Schade eigentlich, dass man nicht nach Lummerland reisen kann. Aber möglich wäre doch, dass sein Erfinder, der Kinderbuchautor Michael Ende, dabei ein ganz reales Eiland vor Augen hatte. Sagen wir mal: Korsika. So klein wie Lummerland ist die französische Insel nicht, aber mit 180 Kilometern Länge und gut 80 Kilometern Breite ist sie auch nicht gerade riesig. Sie hat auch mehr als zwei Berge. 50 Gipfel sind höher als 2.000 Meter. Korsika ist ein Gebirge im Meer, und in ihrem Inneren schnauft und rumpelt ihr Herzstück über 232 Schienenkilometer mit unzähligen Tunnels, Brücken und Viadukten: die korsische Eisenbahn, spöttisch auch TGV Corse genannt, "Train à Grande Vibration". Jim Knopf würde das gefallen.

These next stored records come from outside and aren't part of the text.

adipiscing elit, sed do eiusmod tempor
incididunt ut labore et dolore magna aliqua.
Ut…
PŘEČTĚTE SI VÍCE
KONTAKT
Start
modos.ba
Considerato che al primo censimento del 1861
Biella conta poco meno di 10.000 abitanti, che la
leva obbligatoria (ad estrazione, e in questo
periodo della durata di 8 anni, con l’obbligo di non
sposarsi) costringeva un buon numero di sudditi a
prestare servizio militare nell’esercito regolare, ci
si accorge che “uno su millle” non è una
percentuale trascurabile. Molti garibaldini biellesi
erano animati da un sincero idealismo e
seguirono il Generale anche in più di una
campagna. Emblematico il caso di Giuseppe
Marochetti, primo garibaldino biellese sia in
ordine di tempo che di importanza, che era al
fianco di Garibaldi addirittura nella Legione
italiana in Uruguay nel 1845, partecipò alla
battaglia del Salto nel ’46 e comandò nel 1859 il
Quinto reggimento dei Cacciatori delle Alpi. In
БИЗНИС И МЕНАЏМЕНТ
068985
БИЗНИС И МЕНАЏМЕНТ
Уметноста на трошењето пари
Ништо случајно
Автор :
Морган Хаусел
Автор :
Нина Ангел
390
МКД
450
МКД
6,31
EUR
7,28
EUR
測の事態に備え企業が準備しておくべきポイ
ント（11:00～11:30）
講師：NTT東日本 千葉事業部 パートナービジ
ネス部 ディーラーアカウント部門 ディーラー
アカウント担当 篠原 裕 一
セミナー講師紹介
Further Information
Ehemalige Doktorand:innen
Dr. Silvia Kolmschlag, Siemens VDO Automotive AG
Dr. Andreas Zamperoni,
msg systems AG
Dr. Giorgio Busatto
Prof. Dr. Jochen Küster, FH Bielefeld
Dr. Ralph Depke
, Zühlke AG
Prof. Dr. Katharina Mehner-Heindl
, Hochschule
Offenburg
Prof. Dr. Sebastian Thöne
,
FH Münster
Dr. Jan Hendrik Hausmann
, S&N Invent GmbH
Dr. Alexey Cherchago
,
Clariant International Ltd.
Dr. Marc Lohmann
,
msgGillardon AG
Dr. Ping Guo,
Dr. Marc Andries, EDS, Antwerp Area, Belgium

Die Hauptstrecke führt mitten durch die Bergwelt von Bastia nach Ajaccio. 930 Höhenmeter muss die Schmalspurbahn mit dem Motorensound eines voll beladenen Lkw dabei überwinden. Die Nebenlinie bringt den Reisenden in die Region Balagne nach Ile Rousse und von dort, am Meer entlang, nach Calvi – mit zahlreichen Stopps an kleinen Badebuchten und wilden Stränden. Doch die korsische Eisenbahn ist mehr als ein touristisches Abenteuer. Sie ist ein Identifikationsobjekt der Korsen. Mehrfach hat die Bevölkerung gegen ihre Stilllegung gekämpft, wie sie schon für so einiges gekämpft hat. Diesmal mit Erfolg.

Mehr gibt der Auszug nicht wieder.